He slammed the pointer down on his desk, making a sound like a rifle shot. All of us shuddered and froze.
“It will go very badly for all of you if you don’t tell me who’s responsible for this,” he said, walking up and down the rows of students. “Was it you?” he barked at Jacob, who sat in the first seat in the row next to me.
“No, sir,” the boy mumbled, sinking down in his chair.
“How about you?” Twitly said to Zeke, who sat just behind him.
Just out of Twitly’s eye, I saw Jesse James, who was fighting the desperate urge to laugh.
That moron, I thought. He did this. Now he’s going to blow it and get expelled from school and go to jail! All for an idiotic stunt!
Zeke shook his head. “I never even seen it until just now,” he said firmly.
Twitly took two steps down the row. “Mr. James,” he said, in a calm voice. “Do you have anything to say about the writing on the blackboard?”
Jesse began to shake. I wasn’t sure if it was from fear or just a desperate attempt to stifle his laughter.

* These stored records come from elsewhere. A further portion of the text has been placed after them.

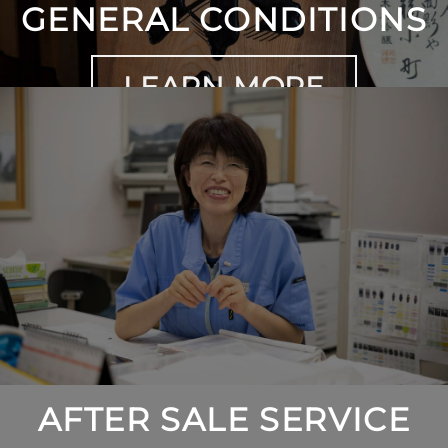
GENERAL CONDITIONS
LEARN MORE
AFTER SALE SERVICE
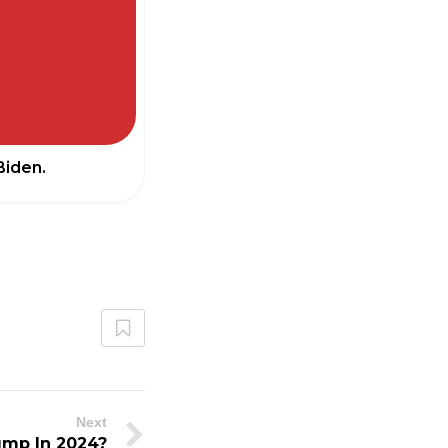
Biden.
Next
ump In 2024?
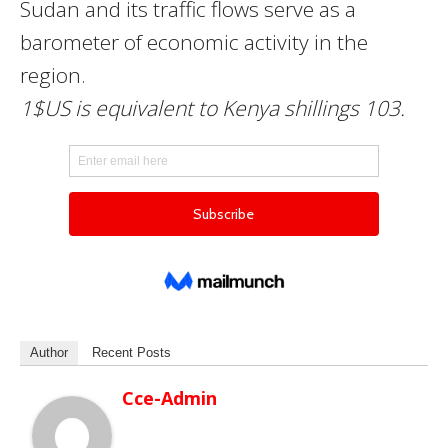
Sudan and its traffic flows serve as a
barometer of economic activity in the
region.
1$US is equivalent to Kenya shillings 103.
Author
Recent Posts
Cce-Admin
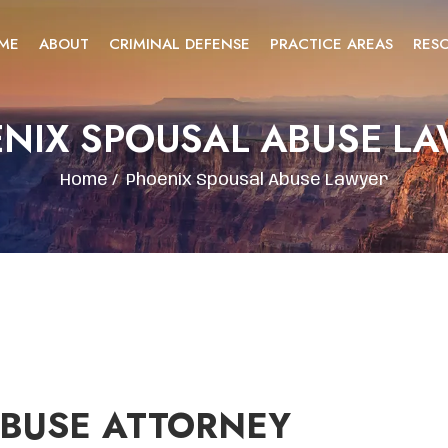
ME
ABOUT
CRIMINAL DEFENSE
PRACTICE AREAS
RES
NIX SPOUSAL ABUSE L
Home
/
Phoenix Spousal Abuse Lawyer
ABUSE ATTORNEY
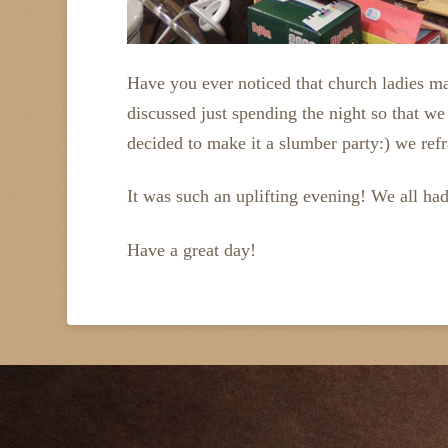
Have you ever noticed that church ladies m
discussed just spending the night so that w
decided to make it a slumber party:) we ref
It was such an uplifting evening! We all had
Have a great day!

Jesse’s face was turning red. This is like watching a train wreck, I thought, my mind racing. Before I knew what I was doing, I leapt out of my chair. “I did it!” I cried.
The entire class sucked in their breath.
“Mr. Thomas?” he said, spinning on his heel. “You? Come up to my desk.”
I meekly followed him to the front of the room, where he impatiently tapped the stick against the side of his leg. His eyes were dark and menacing, and his Adam’s apple furiously bobbed up and down as he spoke.
“I warned you before,” he said, his voice slightly higher-pitched than usual. “There are severe punishments for disrespectful pupils at Jefferson High School, Mr. Thomas.”
I nodded. “I apologize. I... I don’t know what got into me.”
“Hold out your hands, please. Palms up.”
I did so, trying not to shake. This was undoubtedly the stupidest thing I’ve done so far, I thought. OK, between that and exploring that cave in the first place.
“Perhaps this will remind you to put your hands to better use in the future,” he said. “Idle hands are the devil’s tools.” With that, he began whipping my hands and wrists unmercifully.
I flinched, instinctively pulling back my right hand.
“Hold still!” he cried. “Or else it will go much worse for you!”
I nodded and held my hands out again and braced myself. I’m not going to cry, I said, jerking again at the next whack, steadying my hands in position. I’m not going to give this jerk the satisfaction.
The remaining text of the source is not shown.